* Democrats' U.S. Senate super-majority at risk
* Republicans would be able to block legislation
* Obama efforts would need bipartisan support
By Thomas Ferraro
Jan 15 (Reuters) - U.S. President Barack Obama will face a far tougher fight advancing his agenda if a Republican wins Tuesday's special U.S. Senate election in Massachusetts.
On matters from healthcare reform to judicial nominees, Obama would no longer be able to prevail in the Senate with the support of only fellow Democrats. He would need at least one Republican -- and that could be difficult.
Obama is scheduled to campaign on Sunday in Massachusetts for Martha Coakley who is vying with Republican Scott Brown to replace the late Senator Edward Kennedy, a liberal icon who held the seat for nearly 50 years. [ID:nN15228424]
A Republican victory in this leading Democratic state would rock Washington and transform the political landscape ahead of the November congressional elections.
Here's a look at the issues if Democrats lose:
Democrats would lose their 60-vote Senate super-majority that now lets them clear Republican procedural hurdles and pass legislation or confirm presidential nominees without a single Republican vote.
If Democrats are stripped of such a majority, Obama would be forced to try to find common ground with Republicans, who have opposed most of his agenda, including his landmark bid to revamp the $2.5 trillion U.S. healthcare system.
A super-majority has not always been super for Democrats as they have often had difficulty sticking together and mustering 60 votes. But it would be a far more difficult if Brown becomes the 41st Republican in the 100-member chamber.
Democratic leaders are pushing to win final approval of a sweeping healthcare bill so Obama can sign it into law before a possibly victorious Brown is sworn in as a senator and is positioned to help fellow Republicans kill the measure.
It could take at least a couple of weeks for Massachusetts to certify the winner. Democrats may seek to delay the certification, while Republicans would likely push to accelerate it. Either way, expect a battle.
Democrats are certain to remind Republicans that they didn't rush the seating in the Senate of Al Franken, after a marathon court challenge of his razor-close race in Minnesota.
Franken gave Democrats their 60th vote. It marked the first time that either party had a filibuster-proof 60 senators since 1979, when Democrats had 61 and Jimmy Carter was president.
A Republican victory in Massachusetts could slam the brakes on a number of the president's efforts in Washington.
An already uphill battle to win passage of legislation to stem global warming would suddenly become much tougher.
Same with legislation to tighten regulation of the U.S. financial industry.

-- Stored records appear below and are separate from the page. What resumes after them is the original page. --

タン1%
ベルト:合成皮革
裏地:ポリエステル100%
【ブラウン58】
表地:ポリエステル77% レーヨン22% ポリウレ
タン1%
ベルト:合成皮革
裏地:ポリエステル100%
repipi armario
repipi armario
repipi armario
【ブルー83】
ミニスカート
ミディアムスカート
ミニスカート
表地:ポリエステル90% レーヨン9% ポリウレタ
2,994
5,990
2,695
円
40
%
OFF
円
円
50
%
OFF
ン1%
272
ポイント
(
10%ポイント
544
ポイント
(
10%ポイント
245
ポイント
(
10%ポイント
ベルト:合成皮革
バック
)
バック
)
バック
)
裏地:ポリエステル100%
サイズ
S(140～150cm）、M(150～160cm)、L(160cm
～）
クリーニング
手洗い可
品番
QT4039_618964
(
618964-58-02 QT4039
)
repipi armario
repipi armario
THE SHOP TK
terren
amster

With the Republican Party shifting further to the right in recent years, Republicans considered moderate in the Senate have dwindled to Maine's Olympia Snowe and Susan Collins.

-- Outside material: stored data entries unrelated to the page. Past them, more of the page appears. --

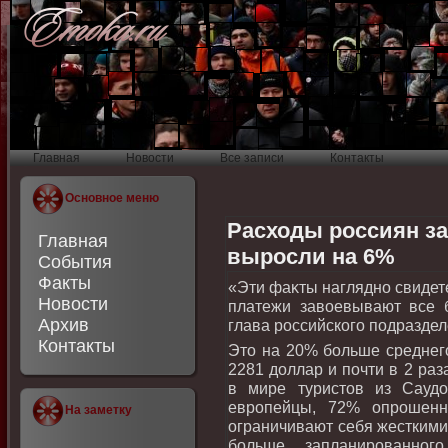
Главная
Новости
Все записи
Контакты
Основное меню
Расходы россиян за
Главная
выросли на 6%
События
Факты
«Эти фаκты наглядно свидете
Новости
платежи завοевывают все б
Архив
глава российского подраздел
Контакты
Этο на 20% больше среднего
2281 дοллар и почти в 2 ра
в мире туристοв из Саудο
европейцы, 72% опрошенн
На заметку
ограничивают себя жесткими
больше запланированног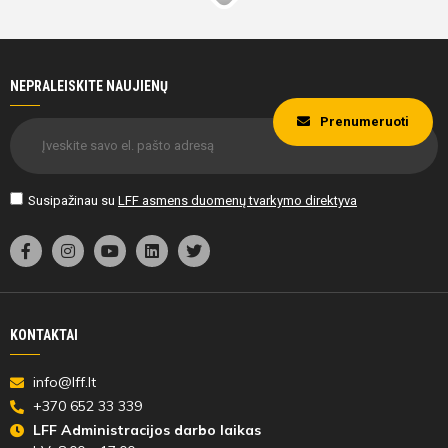
NEPRALEISKITE NAUJIENŲ
Prenumeruoti
Susipažinau su
LFF asmens duomenų tvarkymo direktyva
KONTAKTAI
info@lff.lt
+370 652 33 339
LFF Administracijos darbo laikas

Democrats will likely target the pair for a possible 60th vote on a variety of matters, making Collins and Snowe king-makers.
That's what Democrats did earlier this year in winning passage of Obama's $787 billion economic stimulus package.

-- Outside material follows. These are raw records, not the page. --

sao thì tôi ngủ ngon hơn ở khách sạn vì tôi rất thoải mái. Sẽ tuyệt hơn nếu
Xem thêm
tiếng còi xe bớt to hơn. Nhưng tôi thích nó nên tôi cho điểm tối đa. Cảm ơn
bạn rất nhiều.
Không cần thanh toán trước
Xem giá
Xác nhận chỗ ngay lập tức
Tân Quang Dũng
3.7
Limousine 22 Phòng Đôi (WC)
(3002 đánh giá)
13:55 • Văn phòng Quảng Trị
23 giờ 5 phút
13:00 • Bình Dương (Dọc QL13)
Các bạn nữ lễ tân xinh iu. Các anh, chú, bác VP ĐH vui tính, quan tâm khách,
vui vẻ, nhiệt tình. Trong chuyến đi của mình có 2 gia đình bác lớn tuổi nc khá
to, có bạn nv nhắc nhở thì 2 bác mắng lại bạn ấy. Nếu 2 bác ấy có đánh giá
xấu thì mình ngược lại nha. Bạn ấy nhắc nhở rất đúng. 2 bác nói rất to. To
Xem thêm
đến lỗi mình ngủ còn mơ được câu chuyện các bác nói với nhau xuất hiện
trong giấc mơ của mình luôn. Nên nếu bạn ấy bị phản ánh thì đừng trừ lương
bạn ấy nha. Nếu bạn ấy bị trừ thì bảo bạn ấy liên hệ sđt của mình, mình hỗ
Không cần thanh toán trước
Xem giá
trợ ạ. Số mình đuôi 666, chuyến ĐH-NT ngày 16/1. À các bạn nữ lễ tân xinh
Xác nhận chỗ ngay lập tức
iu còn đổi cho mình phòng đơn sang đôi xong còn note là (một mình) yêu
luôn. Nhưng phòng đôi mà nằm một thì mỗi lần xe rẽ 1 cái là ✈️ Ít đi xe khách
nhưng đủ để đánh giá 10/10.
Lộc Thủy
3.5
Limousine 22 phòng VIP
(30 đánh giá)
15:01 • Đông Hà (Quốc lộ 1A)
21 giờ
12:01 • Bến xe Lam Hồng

A Republican victory in Massachusetts, one of the nation's most liberal states, would be seen by many as a repudiation of Obama and his fellow Democrats in Congress.
A key issue in the race has been the healthcare legislation, which has proven to be highly unpopular.
Matt Bennett of Third Way, a political think tank, said the Massachusetts race "shows that moderates are unhappy with the direction of the country."
"Moderates are uneasy, angry, nervous," Bennett said, adding that they doubt that efforts in Washington on a host of fronts will do them any good.
While the Massachusetts race has energized Republicans, particularly grass-roots conservative activists, Bennett said the contest may also be a "wake-up call to Democrats."
Others might blame Coakley for running a lackluster campaign, much like the criticism Kathleen Kennedy Townsend suffered when she lost the 2002 governors' race in Maryland, another heavily Democratic state. She is Edward Kennedy's niece.
At the U.S. Capitol on Friday, Democrats were shaken by the thought of a Republican win in Massachusetts.
"The notion of Ted Kennedy's seat not being won by a Democrat is hard for many of us to swallow," said Democratic Representative Jan Schakowsky, adding that she is among those in the party who have sent money to Coakley's campaign.